Fanny fit les yeux ronds. Sa mère lui avait déjà proposé d'aller voir un psychologue, mais c'était toujours dans des situations très sarcastiques, en lieu d'injures plutôt qu'avec sérieux. Considérant la proposition comme une reconnaissance de sa déficience mentale, ses yeux s'humidifièrent. Décidément, même ses médecins lui trouvaient une anormalité naturelle.
- Je ne... ne... bégaya Fanny, sans savoir ce qu'il fallait répondre à tant mépris. Je ne suis pas folle... souffla-t-elle, sans assurance.
Stupéfait, le docteur eut un regain d'affection pour la jeune fille.
- Bien sûr que non ! raffermit-il. Ce n'est pas être fou que d'aller parler de ses problèmes à un professionnel.
- Mais je n'ai pas de problème !
- Si, Fanny. Tu en as.
La jeune fille étouffa un sanglot et plongea son visage dans ses mains. Le médecin, compatissant, toucha son épaule avec douceur.
- Je peux te donner certaines adresses, reprit-il gentiment.
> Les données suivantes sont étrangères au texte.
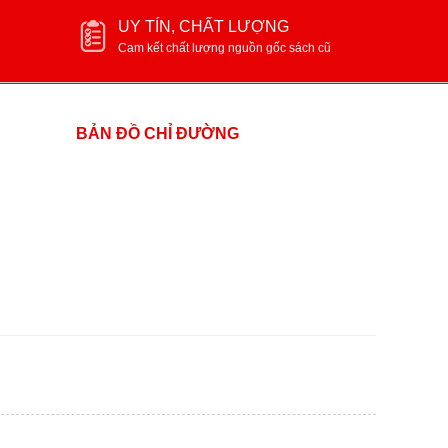
UY TÍN, CHẤT LƯỢNG
Cam kết chất lượng nguồn gốc sách cũ
BẢN ĐỒ CHỈ ĐƯỜNG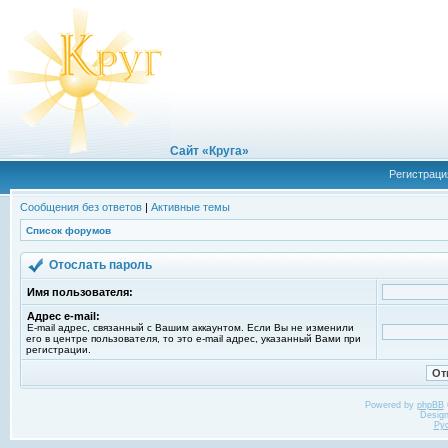
Сайт «Круга»
Регистраци
Сообщения без ответов
|
Активные темы
Список форумов
Отослать пароль
Имя пользователя:
Адрес e-mail:
E-mail адрес, связанный с Вашим аккаунтом. Если Вы не изменили
его в центре пользователя, то это e-mail адрес, указанный Вами при
регистрации.
Powered by
phpBB
Desig
Ру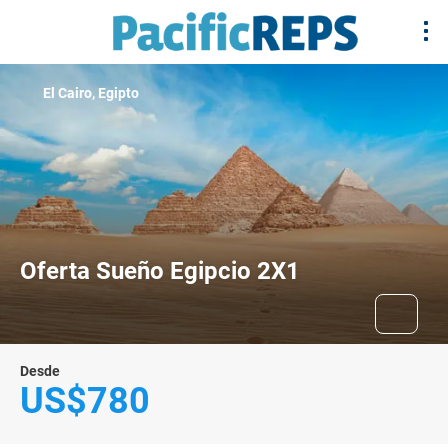
El Cairo, Egipto
Oferta Sueño Egipcio 2X1
Desde
US$780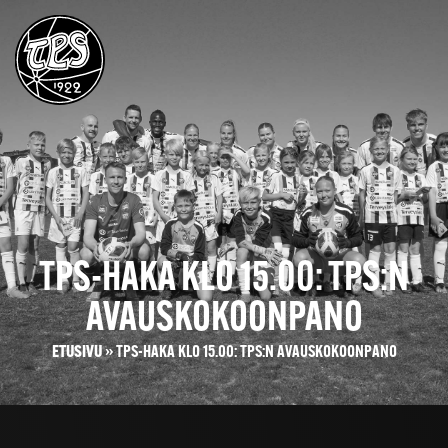
TPS-HAKA KLO 15.00: TPS:N
AVAUSKOKOONPANO
ETUSIVU
»
TPS-HAKA KLO 15.00: TPS:N AVAUSKOKOONPANO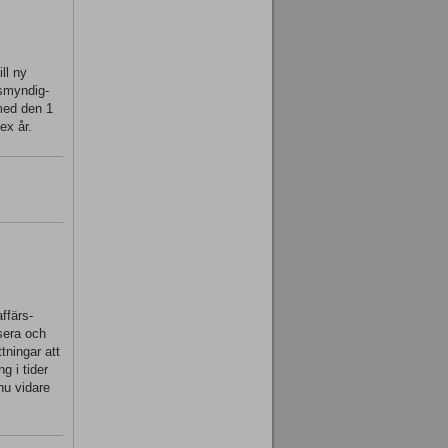
ll ny
tsmyndig-
 med den 1
ex år.
ffärs-
ysera och
tningar att
g i tider
nu vidare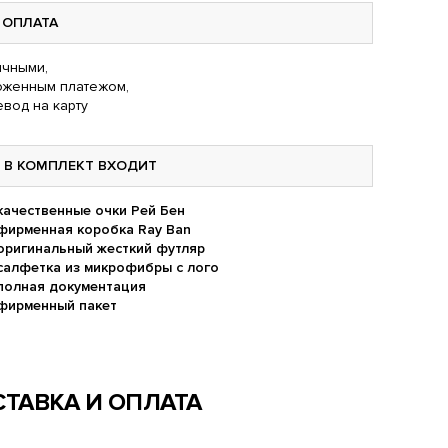
ОПЛАТА
чными,
оженным платежом,
вод на карту
В КОМПЛЕКТ ВХОДИТ
качественные очки Рей Бен
фирменная коробка Ray Ban
оригинальный жесткий футляр
салфетка из микрофибры с лого
полная документация
фирменный пакет
ТАВКА И ОПЛАТА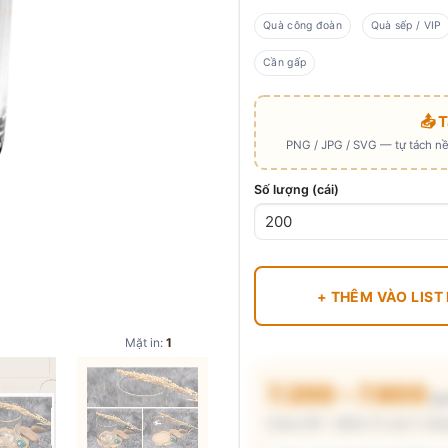
Quà công đoàn
Quà sếp / VIP
Cần gấp
📤 
PNG / JPG / SVG — tự tách nền
Số lượng (cái)
+ THÊM VÀO LIST
Mặt in:
1
7.200 – 7.800
₫/
Chưa VAT · MOQ 72 cái (1 thùn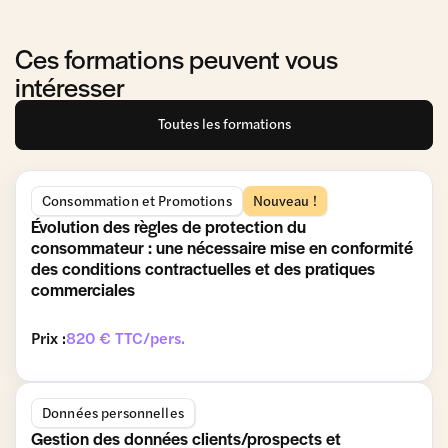
Ces formations peuvent vous
intéresser
Toutes les formations
Consommation et Promotions
Nouveau !
Évolution des règles de protection du
consommateur : une nécessaire mise en conformité
des conditions contractuelles et des pratiques
commerciales
Prix :
820 € TTC/pers.
Données personnelles
Gestion des données clients/prospects et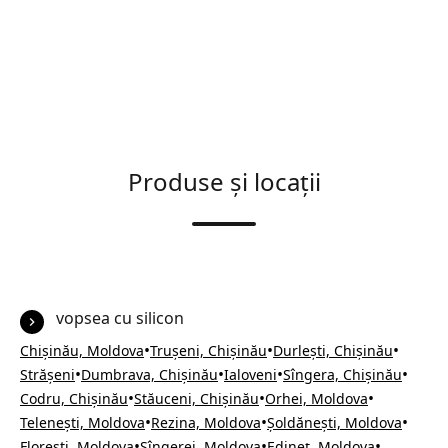
Produse și locații
vopsea cu silicon
•
•
•
Chișinău, Moldova
Trușeni, Chișinău
Durlești, Chișinău
•
•
•
•
Strășeni
Dumbrava, Chișinău
Ialoveni
Sîngera, Chișinău
•
•
•
Codru, Chișinău
Stăuceni, Chișinău
Orhei, Moldova
•
•
•
Telenești, Moldova
Rezina, Moldova
Șoldănești, Moldova
•
•
•
Florești, Moldova
Sîngerei, Moldova
Edineț, Moldova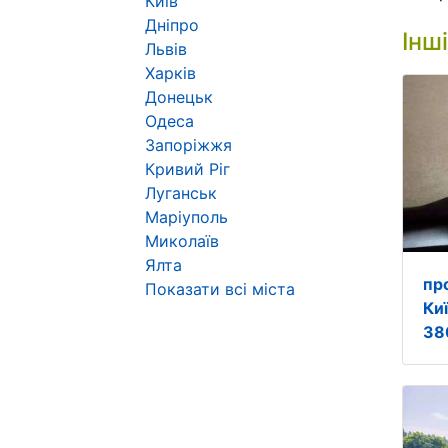
Київ
Дніпро
Інш
Львів
Харків
Донецьк
Одеса
Запоріжжя
Кривий Ріг
Луганськ
Маріуполь
Миколаїв
Ялта
пр
Показати всі міста
Ки
38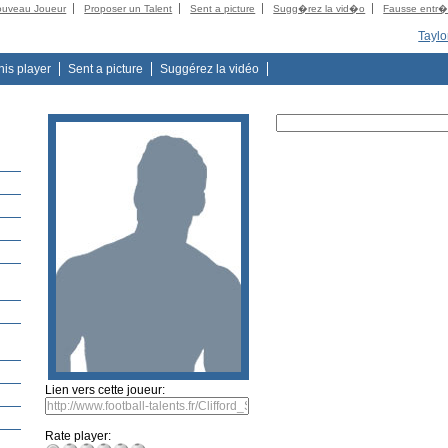
ouveau Joueur
Proposer un Talent
Sent a picture
Sugg�rez la vid�o
Fausse entr
Taylo
this player
Sent a picture
Suggérez la vidéo
Lien vers cette joueur:
Rate player: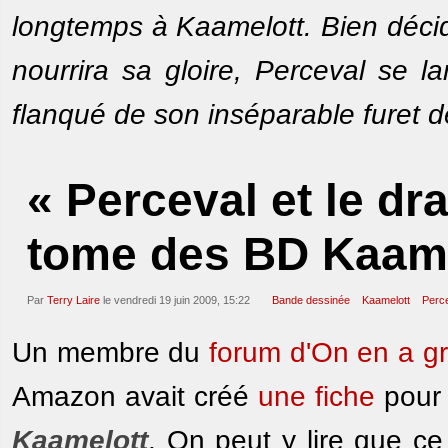
longtemps à Kaamelott. Bien décid
nourrira sa gloire, Perceval se l
flanqué de son inséparable furet 
« Perceval et le dr
tome des BD Kaame
Par
Terry Laire
le vendredi 19 juin 2009, 15:22
Bande dessinée
Kaamelott
Perce
Un membre du
forum d'On en a g
Amazon avait créé
une fiche
pour 
Kaamelott
. On peut y lire que ce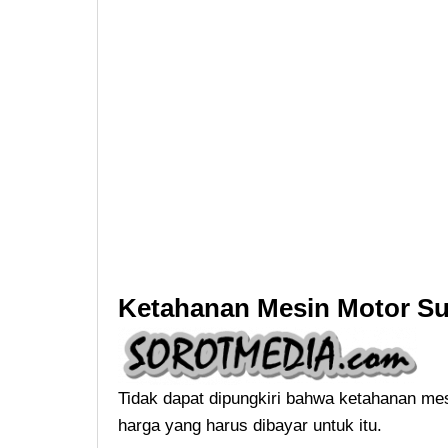
Ketahanan Mesin Motor Su
Tidak dapat dipungkiri bahwa ketahanan me
harga yang harus dibayar untuk itu.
Je t'assure que cela pourrait te faire beaucoup de bien...
Fanny releva brusquement la tête, le regard noir.
- Parce que vous croyez que cela arrêtera les harcèlements ?! s'exclama-t-elle, piquée à vif.
Le docteur baissa les yeux.
- Je t'ai proposé de changer d'établissement. C'est toi qui ne le veux pas.
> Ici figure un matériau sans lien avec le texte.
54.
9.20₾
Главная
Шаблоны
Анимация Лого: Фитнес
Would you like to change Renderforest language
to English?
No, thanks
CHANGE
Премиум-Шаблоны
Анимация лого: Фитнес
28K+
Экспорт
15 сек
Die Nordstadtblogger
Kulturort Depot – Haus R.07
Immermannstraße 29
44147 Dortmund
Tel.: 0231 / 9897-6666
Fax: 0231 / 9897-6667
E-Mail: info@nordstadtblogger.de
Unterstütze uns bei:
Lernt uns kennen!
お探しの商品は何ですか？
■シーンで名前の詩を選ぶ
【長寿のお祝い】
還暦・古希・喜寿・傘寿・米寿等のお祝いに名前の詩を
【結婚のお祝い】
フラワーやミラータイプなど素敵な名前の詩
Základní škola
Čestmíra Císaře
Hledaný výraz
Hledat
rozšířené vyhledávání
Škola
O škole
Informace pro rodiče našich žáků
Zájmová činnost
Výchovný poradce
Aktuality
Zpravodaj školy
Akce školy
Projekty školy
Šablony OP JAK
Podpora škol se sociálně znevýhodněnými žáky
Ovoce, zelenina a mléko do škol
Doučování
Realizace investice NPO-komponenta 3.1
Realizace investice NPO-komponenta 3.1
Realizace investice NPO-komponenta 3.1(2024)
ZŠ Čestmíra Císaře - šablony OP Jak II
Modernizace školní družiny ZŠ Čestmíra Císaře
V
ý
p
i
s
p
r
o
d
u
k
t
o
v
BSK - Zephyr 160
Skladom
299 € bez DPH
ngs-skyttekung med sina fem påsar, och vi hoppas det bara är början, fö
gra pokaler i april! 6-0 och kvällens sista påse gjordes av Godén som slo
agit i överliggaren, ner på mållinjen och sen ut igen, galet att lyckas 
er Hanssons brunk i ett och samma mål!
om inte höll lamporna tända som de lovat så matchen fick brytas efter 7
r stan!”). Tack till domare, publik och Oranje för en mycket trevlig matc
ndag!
- PARCE QUE ÇA NE CHANGERA RIEN ! JE SUIS MOCHE ! JE SUIS HORRIBLE ! JE SUIS ABJECTE ! JE SUIS UN MONSTRE !
Horrifié, le médecin regarda Fanny, debout, les poings serrés, le souffle haletant, le visage dur.
Face aux hurlements de la jeune fille, aucun Lans ne se présenta dans la chambre. La mère de famille était retournée au Métropole, son époux dormait pour avoir également repris le travail, et Pia se trouvait au lycée.
- Fanny... commença le docteur.
Mais la phrase s'arrêta là. L'homme pouvait-il mentir à la jeune fille en lui disant qu'elle était belle ? Non. Il y a des choses qui, même si elles font mal, ne peuvent être contredites.
- Tu n'es pas un monstre, murmura-t-il enfin. Tu n'as pas conscience des innombrables qualités que tu as.
- Parce-que vous, si ? lança Fanny, impitoyable.
La poitrine du médecin s'abaissa quand il retrouva le regard de la jeune fille.
- Tu n'as pas dit un mot quand ta mère t'as provoquée en lançant que ça ne l'avançait à rien d'avoir une fille dépressive, puisque tu refusais de participer à son article. Tu as assuré à tes parents que ton état était suffisamment stable pour qu'ils puissent reprendre leurs activités, alors que nous savions tous les deux combien tu étais souffrante à ce moment-là. Tu as laissé ta sœur parler de problèmes secondaires sans rien ajouter sur toi pour ne pas l'effrayer, alors que tu vivais et vis toujours dans l'angoisse. Alors oui, Fanny. Tu es quelqu'un de bien.
- Vous avez vu tout ça ? frémit Fanny, réalisant combien son intimité avait été affichée.
- En vérité, ce n'est pas si dur, commença le médecin, sans se sentir désolé. La bonté chez les gens est une chose rare. Quand elle se déclare, elle illumine tout ce qui se trouve autour d'elle, et rayonne de beauté.